The industry has a structural problem, though not in the way it is typically framed. It is not a shortage of innovation, nor a lack of capable technology, but a growing misalignment between how solutions are designed and how they are actually experienced in practice.

For years, AV, Unified Communications and IT have evolved along parallel tracks, each developing its own ecosystems, commercial models and sense of ownership over the workplace. Technologies were deployed independently, bought through different channels and managed by different teams, and for a time, that’s been how the industry and channel has evolved over time.

What has changed is not the existence of these disciplines, but the environment in which they now operate.

Today, the environments where technology is experienced, whether that is a meeting room, a retail space or a customer-facing platform, no longer respect those boundaries. A meeting room is a connected endpoint within a wider digital infrastructure, supporting collaboration platforms, generating data and increasingly acting as an input layer for AI-driven tools. The best digital signage has evolved into something far closer to a real-time communications platform, integrated with business systems and workplace analytics. UC itself has expanded beyond software, becoming dependent on the performance and consistency of both physical and digital layers working in unison.

Despite this, the industry continues to behave as though these domains remain separate. This disconnect becomes most visible when viewed through the lens of experience rather than technology. Employees and end users do not encounter AV, UC and IT as distinct categories; they encounter a single environment that either enables them to work effectively or introduces friction at precisely the wrong moments. A meeting either connects seamlessly or it does not. A space either supports collaboration or subtly undermines it. Customer communication with a business is either seamless or becomes clunky across disconnected platforms.

When those experiences fall short, the root cause is rarely a single piece of technology. More often, it lies in the relationships between them, in the dependencies that were never fully accounted for, and in the decisions that were made in isolation rather than as part of a cohesive system.

Projects, in this sense, tend to unravel at the edges, where individually successful components begin to introduce friction when combined. This is the hidden cost of operating in silos, creating environments that are harder to scale, harder to support and ultimately less effective than they should be. As complexity increases, control does not scale at the same rate.

At Maverick, this is something we see consistently across markets. The challenge is no longer access to technology. It is alignment.

Personally, coming into AV more recently but having spent many years across other parts of TD SYNNEX, including Advanced Solutions and Datech, that misalignment is quite clear. Each part of the business has traditionally operated within its own domain, with its own expertise and priorities. But from a broader perspective, the customer challenge is the same: how to bring different technologies together into something that works as a complete solution.

That wider view makes it obvious that the industry needs to evolve in a more connected way.

There is a growing need for a more connected approach. One where training reflects the realities of convergence, where partnerships are built across disciplines rather than within them, and where vendors are supported not just in bringing products to market, but in ensuring the channel is ready to deploy them effectively. This is where we see Maverick playing a more active role.

Because the opportunity is no longer in any one category, it sits in how well they are combined.
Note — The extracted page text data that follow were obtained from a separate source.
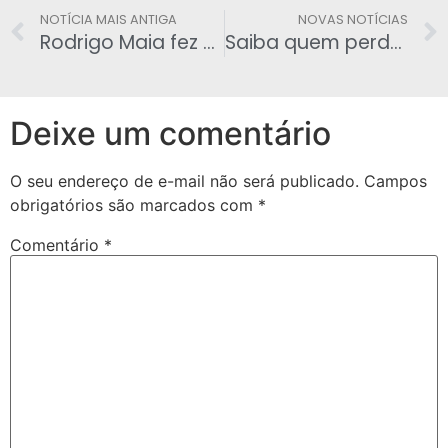
NOTÍCIA MAIS ANTIGA
NOVAS NOTÍCIAS
Rodrigo Maia fez mais viagens (nas asas da FAB) do que o número de dias úteis em 2019
Saiba quem perde o sono com a confirmação da delação de Sérgio Cabral
Deixe um comentário
O seu endereço de e-mail não será publicado.
Campos
obrigatórios são marcados com
*
Comentário
*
This creates a clear direction of travel for the industry that requires a different way of thinking, a more collaborative approach across the channel, and a stronger connection between vendors, partners and end users.

There is a real opportunity here to move beyond traditional silos and create something more aligned with how workplaces actually function today. The question is not whether convergence will happen, the question is how quickly the industry can organise itself around it.